ジャック・リヴェット『ランジェ侯爵夫人』をDVDで。リヴェットのコスチュームプレイでは『ジャンヌ』はイマイチだったし、リヴェット+パルザックという組み合わせでは『美しき諍い女』はイマイチだった。なので、コスプレ+パルザックっていうのはどうなのかと思っていたのだが、観てみると、最近のリヴェットとしては特に充実している作品のように思えた。とにかく、19世紀初頭風の装置や照明の空間のなか、その時代風の衣装の、ギヨーム・ドバルデューとジャンヌ・バリバールが一つのフレームのなかにいる、というだけで、「手術台の上でミシンとこうもり傘が出会う」というような感じで、それだけで面白い。つまり、ハマっていないところが面白い。ここには、物語を(それらしく、真に迫って、という意味で)リアルに映画によって再現するのではなく、テキストを映像と音声とで「上演する」という行為があるように思う。
ある建築物(ある空間、ある風景)を撮ること。そのなかで射す光、点される光を撮ること。そのなかで響く音を録ること。そのなかにいる人物を、その人物の動きを撮ること。その人物の喋る声を、その言葉を録ること。そこにある家具や調度品、その人物が着ている衣装を撮ること。映画とはそういうことで、それ以上でも以下でもないのだと思う。そして、それだけで充分に面白いのだし、そうであることこそが面白い。リヴェットの映画では、そこで動く人物は、自然に振る舞う人物ではなく、自らが映画の都合、カメラの都合によって動かされていることを意識している人物で、自ら演じているという自意識を持っていることを隠さない人物であろう。つまり、この映画のジャンヌ・バリバールは、ランジェ侯爵夫人を演じているというよりも、ランジェ侯爵夫人として設定された人物が動くような動きを動くジャンヌ・バリバールとして撮られているのだし、ランジェ公爵夫人として設定された人物が喋るとされる言葉を口にするジャンヌ・バリバールとして撮られているように見える。だから観客が観ているのは、ランジェ侯爵夫人のような衣装を着て、ランジェ公爵夫人であるかのように振る舞うジャンヌ・バリバールその人で、それはどこまでいってもジャンヌ・バリバールなのだ。それは、建築物、部屋、調度品、光、音、にしてもそうで、それらもすべて、あたかも19世紀初頭であるかのように振る舞う、しかし、撮影された2006年に存在する(存在した)、それらのものたちなのだ。コスチュームプレイの映画が面白いのは、そのしらじらしさによるのであり、その乖離(重ならなさ)によるのだと思う。
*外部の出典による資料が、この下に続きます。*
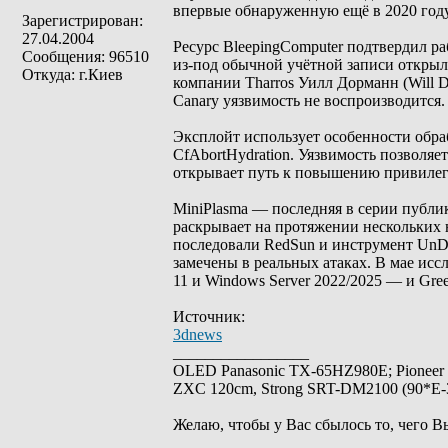
впервые обнаруженную ещё в 2020 году
Зарегистрирован:
27.04.2004
Ресурс BleepingComputer подтвердил ра
Сообщения: 96510
из-под обычной учётной записи откры
Откуда: г.Киев
компании Tharros Уилл Дорманн (Will Do
Canary уязвимость не воспроизводится.
Эксплойт использует особенности обраб
CfAbortHydration. Уязвимость позволяе
открывает путь к повышению привилег
MiniPlasma — последняя в серии публик
раскрывает на протяжении нескольких н
последовали RedSun и инструмент UnDe
замечены в реальных атаках. В мае ис
11 и Windows Server 2022/2025 — и Gre
Источник:
3dnews
_________________
OLED Panasonic TX-65HZ980E; Pioneer
ZXC 120cm, Strong SRT-DM2100 (90*E-30
Желаю, чтобы у Вас сбылось то, чего В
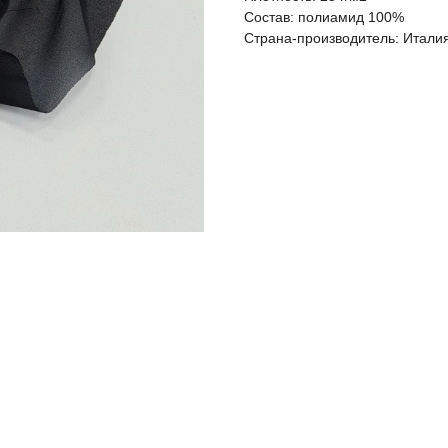
Состав: полиамид 100%
Страна-производитель: Итали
そして、この映画にあるのはそれだけではなくて、もう一つ、バルザックによるテキストが重要なのだと思う。この映画に中心には、間違いなく、バルザックによって書かれた偉大なテキストがあり、映像と音声とは、そのテキストに導かれて生まれている。テキスト(原作)がなければ、このような映像と音声はない。しかしもう一方で、映像と音声とは、たんに映像と音声であって、テキストそのものを代替することも、テキストそのものを擬態することも出来ない。我々が見るのはあくまで、ギヨーム・ドパルデューであり、ジャンヌ・バリバールであり、彼らの着ている衣装であり、二十一世紀の技術によって撮られた二十一世紀の物たちであって、モンリヴォーでもランジェ侯爵夫人でも、その「愛」そのものでも、十九世紀でもないし、テキストそのものでもない。映画が見せ、聴かせるのは、撮影された時にそこにあった具体的な物であり音である。しかし逆説的に、だからこそ、その明確な乖離によって、映像と音声は(時間の外にあるかのような)古典的テキストを「上演する」ことが出来るのではないだろうか。そのしらじらしさ、その遠さ、堅苦しさ、仰々しさ、単調な反復、表面的であること、みせかけでしかないこと、段取り的であること、機械仕掛けの人形芝居のようであること、魂が抜けていること、によって、その内部にテキストの魂のこだまを召還し、それを宿す余地が生まれるのではないだろうか。ある空間に地縛霊が宿るように。今まで繰り返されてきたリヴェットの映画の主題が、テキストと映画の関係のなかに入り込んでいるような映画。そのようなやり方で、この映画は、リヴェットの映画であると同時に、バルザックの魂の幾分かは確実に宿しているように思われる(『美しき諍い女』とは違って)。
●それにしても、古典のわけのわからなさというものがある。モリンヴォーは、あれだけ苦しみ、執着しつづけていて、必死でその居所を探り、修道院に忍び込んで誘拐さえしようとした女性が、既に死んでいたことを知ると、すぐさま、彼女との関係を「既に一編の詩のようなものだ」とかいって、簡単に過去にしてしまう(女性の遺体を海に沈めてしまおうとする)。この、過去となる時間への淡白さには、衝撃的なものがある。